What the exercise asks: Report every line of the records that contains the word "panel".

-- Opening Marker --

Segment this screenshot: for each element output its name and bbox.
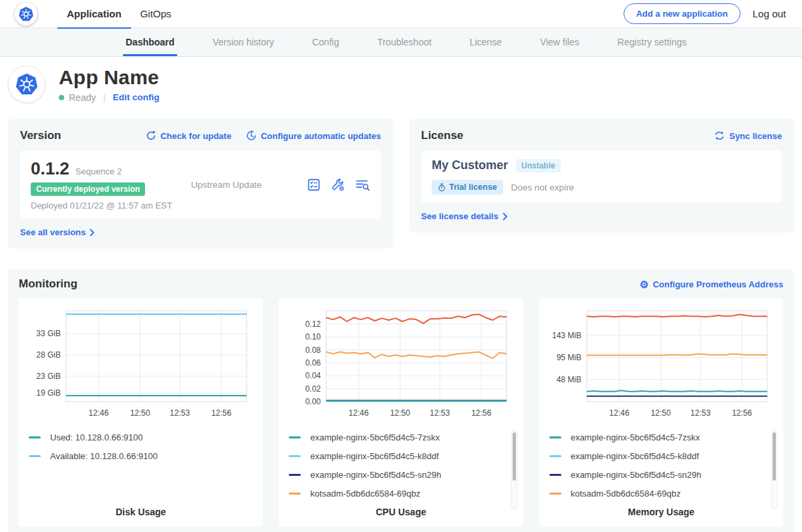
svg-text:12:46: 12:46 — [349, 408, 369, 418]
monitoring-title: Monitoring — [19, 277, 78, 291]
refresh-icon — [146, 130, 156, 141]
upstream-update-label: Upstream Update — [172, 180, 307, 190]
edit-config-link[interactable]: Edit config — [113, 92, 160, 102]
monitoring-panel: Monitoring ⚙ Configure Prometheus Addres… — [8, 269, 794, 532]
legend-dash-icon — [29, 436, 41, 438]
tab-version-history[interactable]: Version history — [213, 28, 274, 56]
check-for-update-label: Check for update — [160, 131, 231, 141]
legend-label: example-nginx-5bc6f5d4c5-7zskx — [310, 432, 440, 442]
configure-automatic-updates-link[interactable]: Configure automatic updates — [246, 130, 381, 141]
tab-view-files[interactable]: View files — [540, 28, 579, 56]
divider: | — [103, 92, 105, 102]
legend-scrollbar[interactable] — [771, 430, 777, 509]
legend-scrollbar[interactable] — [511, 430, 517, 509]
svg-text:33 GiB: 33 GiB — [36, 329, 61, 338]
legend-label: Available: 10.128.0.66:9100 — [50, 451, 158, 461]
svg-text:12:50: 12:50 — [650, 408, 670, 418]
legend-dash-icon — [289, 493, 301, 495]
svg-text:0.12: 0.12 — [305, 319, 321, 329]
legend-item: example-nginx-5bc6f5d4c5-k8ddf — [549, 446, 773, 465]
see-license-details-link[interactable]: See license details — [421, 211, 508, 221]
tab-registry-settings[interactable]: Registry settings — [618, 28, 686, 56]
tab-gitops-label: GitOps — [140, 8, 172, 19]
cpu-usage-chart-plot: 12:4612:5012:5312:560.120.100.080.060.04… — [289, 307, 512, 420]
svg-text:12:46: 12:46 — [89, 408, 109, 418]
legend-label: kotsadm-5db6dc6584-69qbz — [571, 489, 681, 499]
sync-license-label: Sync license — [729, 131, 782, 141]
chart-title: Disk Usage — [29, 507, 253, 519]
svg-text:12:46: 12:46 — [609, 408, 629, 418]
see-license-details-label: See license details — [421, 211, 499, 221]
stopwatch-icon — [438, 183, 446, 192]
svg-text:12:56: 12:56 — [732, 408, 752, 418]
configure-prometheus-link[interactable]: ⚙ Configure Prometheus Address — [640, 279, 783, 289]
legend-dash-icon — [289, 474, 301, 476]
tab-application[interactable]: Application — [57, 0, 131, 28]
legend-label: example-nginx-5bc6f5d4c5-k8ddf — [571, 451, 699, 461]
channel-badge: Unstable — [516, 159, 561, 172]
configure-automatic-updates-label: Configure automatic updates — [261, 131, 381, 141]
chart-legend: Used: 10.128.0.66:9100Available: 10.128.… — [29, 428, 253, 465]
svg-text:48 MiB: 48 MiB — [556, 375, 581, 384]
legend-dash-icon — [29, 455, 41, 457]
preflight-checks-button[interactable] — [331, 178, 345, 192]
svg-text:12:50: 12:50 — [130, 408, 150, 418]
license-panel: License Sync license My Customer Unstabl… — [409, 119, 794, 233]
svg-text:0.02: 0.02 — [305, 384, 321, 394]
legend-item: kotsadm-5db6dc6584-69qbz — [549, 484, 773, 503]
app-icon — [8, 65, 45, 103]
scrollbar-thumb[interactable] — [513, 432, 516, 481]
version-number: 0.1.2 — [31, 158, 70, 179]
tab-dashboard[interactable]: Dashboard — [126, 28, 174, 56]
svg-text:12:56: 12:56 — [472, 408, 492, 418]
release-notes-button[interactable] — [307, 178, 321, 192]
configure-prometheus-label: Configure Prometheus Address — [653, 279, 783, 289]
svg-text:12:53: 12:53 — [690, 408, 710, 418]
legend-dash-icon — [289, 436, 301, 438]
license-expiry: Does not expire — [511, 182, 575, 192]
tab-gitops[interactable]: GitOps — [131, 0, 181, 28]
legend-label: example-nginx-5bc6f5d4c5-k8ddf — [310, 451, 438, 461]
tab-application-label: Application — [67, 8, 122, 19]
scrollbar-thumb[interactable] — [773, 432, 776, 481]
legend-item: Available: 10.128.0.66:9100 — [29, 446, 253, 465]
gear-icon: ⚙ — [640, 279, 648, 289]
kubernetes-app-icon — [15, 72, 39, 96]
logs-search-icon — [355, 178, 370, 192]
add-application-button[interactable]: Add a new application — [624, 3, 741, 24]
svg-text:0.10: 0.10 — [305, 332, 321, 342]
wrench-gear-icon — [331, 178, 345, 192]
svg-text:19 GiB: 19 GiB — [36, 388, 61, 398]
svg-text:23 GiB: 23 GiB — [36, 372, 61, 381]
check-for-update-link[interactable]: Check for update — [146, 130, 231, 141]
view-deploy-logs-button[interactable] — [355, 178, 370, 192]
chart-legend: example-nginx-5bc6f5d4c5-7zskxexample-ng… — [289, 428, 513, 503]
license-type-label: Trial license — [449, 182, 497, 192]
version-panel: Version Check for update Configure au — [8, 119, 393, 249]
tab-troubleshoot[interactable]: Troubleshoot — [377, 28, 431, 56]
chart-card: 12:4612:5012:5312:56143 MiB95 MiB48 MiB … — [539, 298, 783, 527]
current-version-card: 0.1.2 Sequence 2 Currently deployed vers… — [20, 150, 381, 219]
chart-title: Memory Usage — [549, 507, 773, 519]
svg-text:0.08: 0.08 — [305, 346, 321, 355]
svg-text:28 GiB: 28 GiB — [36, 350, 61, 360]
legend-label: kotsadm-5db6dc6584-69qbz — [310, 489, 420, 499]
legend-dash-icon — [549, 493, 561, 495]
chart-card: 12:4612:5012:5312:5633 GiB28 GiB23 GiB19… — [19, 298, 263, 527]
see-all-versions-link[interactable]: See all versions — [20, 227, 95, 237]
legend-label: example-nginx-5bc6f5d4c5-7zskx — [571, 432, 700, 442]
tab-config[interactable]: Config — [312, 28, 339, 56]
legend-dash-icon — [549, 436, 561, 438]
svg-text:12:56: 12:56 — [211, 408, 231, 418]
svg-text:0.00: 0.00 — [305, 397, 321, 406]
chevron-right-icon — [90, 229, 95, 237]
license-detail-card: My Customer Unstable Trial license Does … — [421, 150, 782, 203]
disk-usage-chart-plot: 12:4612:5012:5312:5633 GiB28 GiB23 GiB19… — [29, 307, 252, 420]
tab-license[interactable]: License — [470, 28, 502, 56]
sync-license-link[interactable]: Sync license — [714, 130, 782, 141]
version-sequence: Sequence 2 — [76, 166, 122, 176]
svg-text:0.04: 0.04 — [305, 371, 321, 380]
logout-button[interactable]: Log out — [753, 8, 786, 19]
chart-card: 12:4612:5012:5312:560.120.100.080.060.04… — [279, 298, 523, 527]
customer-name: My Customer — [432, 158, 508, 172]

-- Closing Marker --

Solution to the problem:
monitoring-panel: Monitoring ⚙ Configure Prometheus Addres… — [8, 269, 794, 532]
license-panel: License Sync license My Customer Unstabl… — [409, 119, 794, 233]
version-panel: Version Check for update Configure au — [8, 119, 393, 249]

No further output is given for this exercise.